O encontro com a família do vocalista Luiz Carlos foi muito produtivo, já que ao dizer ser músico, Luis foi convidado para cantar algumas músicas com a banda no palco.
“Até então eu estava fazendo mais show em barzinho, festa particular, nunca tinha enfrentado um palco e foi a primeira vez que me apresentei e já ao lado dele”, celebra.
De ídolo, Luiz Carlos virou amigo de Luis Sales. O músico revela que desde o reencontro nos bastidores, ele se apresentou outras vezes com a banda.
“Hoje em dia, quando tem show aqui por perto da minha cidade, eu sempre estou indo, às vezes [vou] até em São Paulo mesmo, quando concilia a minha agenda com a dele”, explica.
Pelo telefone, Luis mada uma mensagem para os produtores e diz “Tô chegando”. Antes de subir ao palco, ele e Luiz Carlos combinam as músicas que cantarão juntos.

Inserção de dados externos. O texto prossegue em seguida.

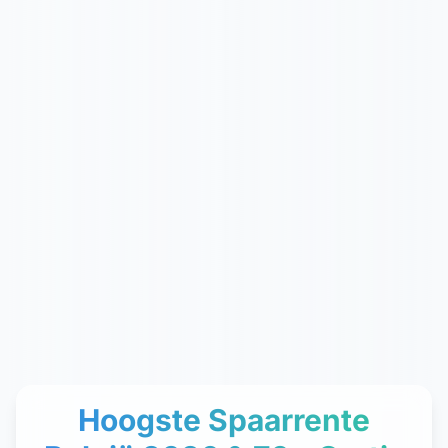
Hoogste Spaarrente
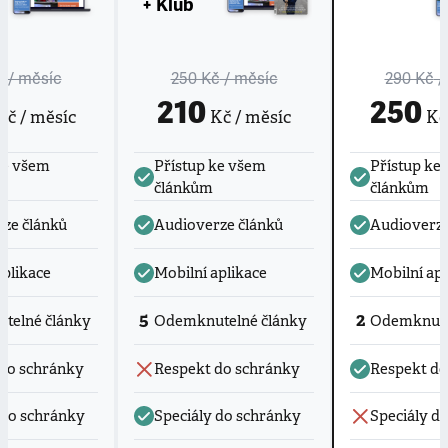
+ Klub
č
/ měsíc
250 Kč
/ měsíc
290 Kč
/
210
250
č / měsíc
Kč / měsíc
Kč 
ke všem
Přístup ke všem
Přístup ke
článkům
článkům
ze článků
Audioverze článků
Audioverze
aplikace
Mobilní aplikace
Mobilní apl
5
2
telné články
Odemknutelné články
Odemknute
do schránky
Respekt do schránky
Respekt do
 do schránky
Speciály do schránky
Speciály d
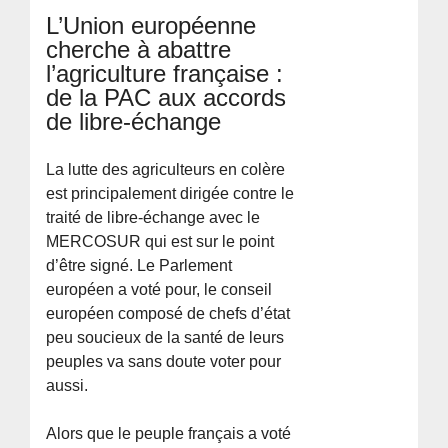
L’Union européenne
cherche à abattre
l’agriculture française :
de la PAC aux accords
de libre-échange
La lutte des agriculteurs en colère
est principalement dirigée contre le
traité de libre-échange avec le
MERCOSUR qui est sur le point
d’être signé. Le Parlement
européen a voté pour, le conseil
européen composé de chefs d’état
peu soucieux de la santé de leurs
peuples va sans doute voter pour
aussi.
Alors que le peuple français a voté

Há quem ache ofensivo ser rotulado como ‘menino fã do Raça Negra’, mas esse não é o caso do Luis. O músico, de 26 anos, se diz orgulhoso pelo título e aproveita para fazer do limão, uma limonada.
“O mundo da música é muito concorrido, não basta só você ter o talento suficiente. Você precisa ter um atrativo, você precisa ter alguma coisa diferente para se destacar. O fato de eu ser o menino fã do Raça Negra e ter essa repercussão grande no Brasil me ajuda bastante em abrir portas para eu mostrar o meu trabalho como cantor”, comenta.
Os anos 2000
Com o avanço da tecnologia, a ascensão da internet e os memes, nem sempre a viralização de um conteúdo é almejado, principalmente quando o assunto é se tornar meme, que naturalmente transforma aquele registro em piada e alivio cômico.

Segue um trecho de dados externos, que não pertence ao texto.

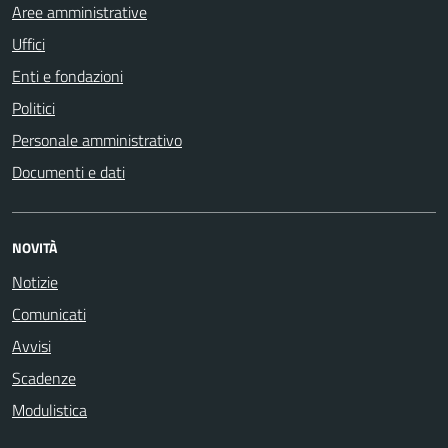
Aree amministrative
Uffici
Enti e fondazioni
Politici
Personale amministrativo
Documenti e dati
NOVITÀ
Notizie
Comunicati
Avvisi
Scadenze
Modulistica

Movimentos espontâneos que acabam bombando na internet, às vezes, podem trazer consequências como bullying e a ridicularização pública para aquela pessoa que está sendo exposta para milhões de internautas.
Felizmente, esse não foi o caso do menino fã do Raça Negra, mas ele percebe que a diferença temporal foi um fator importante para que a memória da participação no programa fosse positiva.
“O Brasil está dividido. Se fosse atualmente, eu creio que haveria problema para ele [Silvio]. Então, eu fico muito feliz por ter sido na época dos anos 2000. O Brasil naquela época, a população, era em outra pegada, as pessoas cresceram com uma mentalidade diferente. É por isso que eu sou grato de ter acontecido naquela época”, finaliza.